── DATA SECTION ──

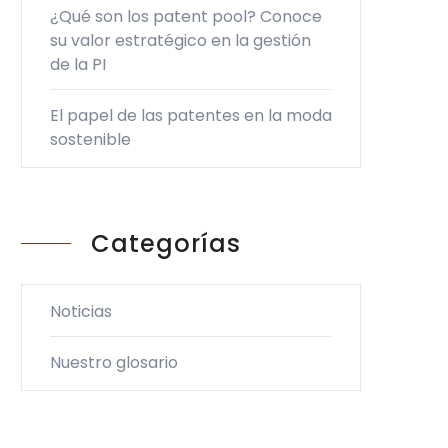
¿Qué son los patent pool? Conoce
su valor estratégico en la gestión
de la PI
El papel de las patentes en la moda
sostenible
Categorías
Noticias
Nuestro glosario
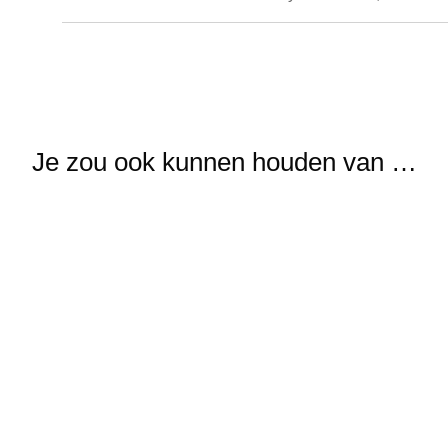
Je zou ook kunnen houden van …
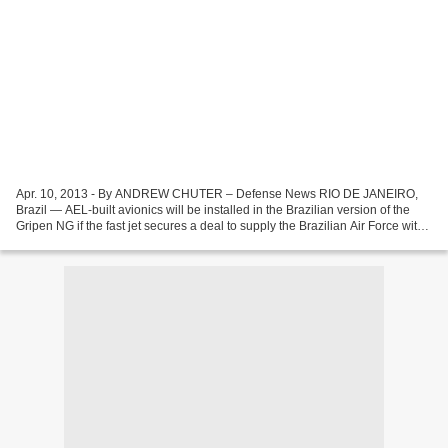
Apr. 10, 2013 - By ANDREW CHUTER – Defense News RIO DE JANEIRO,
Brazil — AEL-built avionics will be installed in the Brazilian version of the
Gripen NG if the fast jet secures a deal to supply the Brazilian Air Force with
a new fighter Saab, executives...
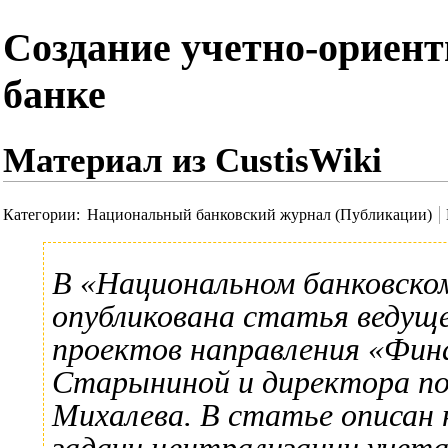
Создание учетно-ориен
банке
Материал из CustisWiki
Категории
:
Национальный банковский журнал (Публикации)
В
«Национальном банковско
опубликована
статья
ведуще
проектов направления «Фи
Старыниной
и директора п
Михалева
. В статье описан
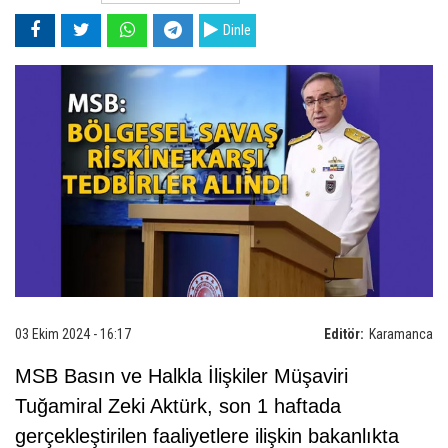
Dinle
03 Ekim 2024 - 16:17
Editör:
Karamanca
MSB Basın ve Halkla İlişkiler Müşaviri
Tuğamiral Zeki Aktürk, son 1 haftada
gerçekleştirilen faaliyetlere ilişkin bakanlıkta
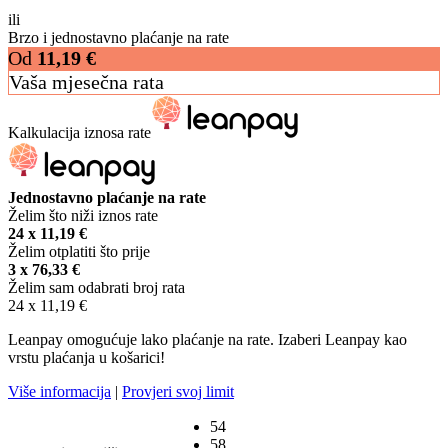
ili
Brzo i jednostavno plaćanje na rate
Od
11,19
€
Vaša mjesečna rata
Kalkulacija iznosa rate
Jednostavno plaćanje na rate
Želim što niži iznos rate
24 x
11,19
€
Želim otplatiti što prije
3 x
76,33
€
Želim sam odabrati broj rata
24 x
11,19
€
Leanpay omogućuje lako plaćanje na rate. Izaberi Leanpay kao
vrstu plaćanja u košarici!
Više informacija
|
Provjeri svoj limit
54
58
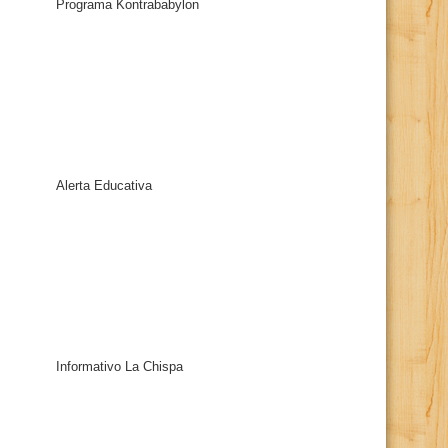
Programa Kontrababylon
Alerta Educativa
Informativo La Chispa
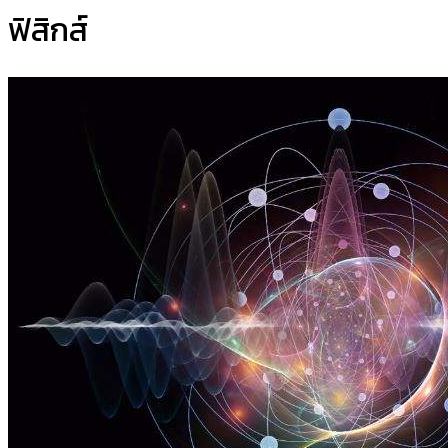
ฟิสิกส์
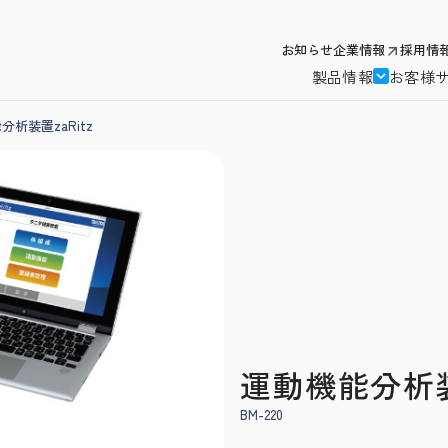
お知らせ
企業情報
採用情
製品情報
お客様
分析装置zaRitz
運動機能分析装置
BM-220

───

The data above must be copied exactly. Leave out the pictures.

¿Qué son los patent pool? Conoce
su valor estratégico en la gestión
de la PI
El papel de las patentes en la moda
sostenible
Categorías
Noticias
Nuestro glosario
Je zou ook kunnen houden van …
Apr. 10, 2013 - By ANDREW CHUTER – Defense News RIO DE JANEIRO,
Brazil — AEL-built avionics will be installed in the Brazilian version of the
Gripen NG if the fast jet secures a deal to supply the Brazilian Air Force with
a new fighter Saab, executives...
Создание учетно-ориен
банке
Материал из CustisWiki
Категории
:
Национальный банковский журнал (Публикации)
В
«Национальном банковско
опубликована
статья
ведуще
проектов направления «Фи
Старыниной
и директора п
Михалева
. В статье описан
Dinle
03 Ekim 2024 - 16:17
Editör:
Karamanca
MSB Basın ve Halkla İlişkiler Müşaviri
Tuğamiral Zeki Aktürk, son 1 haftada
gerçekleştirilen faaliyetlere ilişkin bakanlıkta
ili
Brzo i jednostavno plaćanje na rate
Od
11,19
€
Vaša mjesečna rata
Kalkulacija iznosa rate
Jednostavno plaćanje na rate
Želim što niži iznos rate
24 x
11,19
€
Želim otplatiti što prije
3 x
76,33
€
Želim sam odabrati broj rata
24 x
11,19
€
Leanpay omogućuje lako plaćanje na rate. Izaberi Leanpay kao
vrstu plaćanja u košarici!
Više informacija
|
Provjeri svoj limit
54
58
Programa Kontrababylon
Alerta Educativa
Informativo La Chispa
ฟิสิกส์
お知らせ
企業情報
採用情
製品情報
お客様
分析装置zaRitz
運動機能分析装置
BM-220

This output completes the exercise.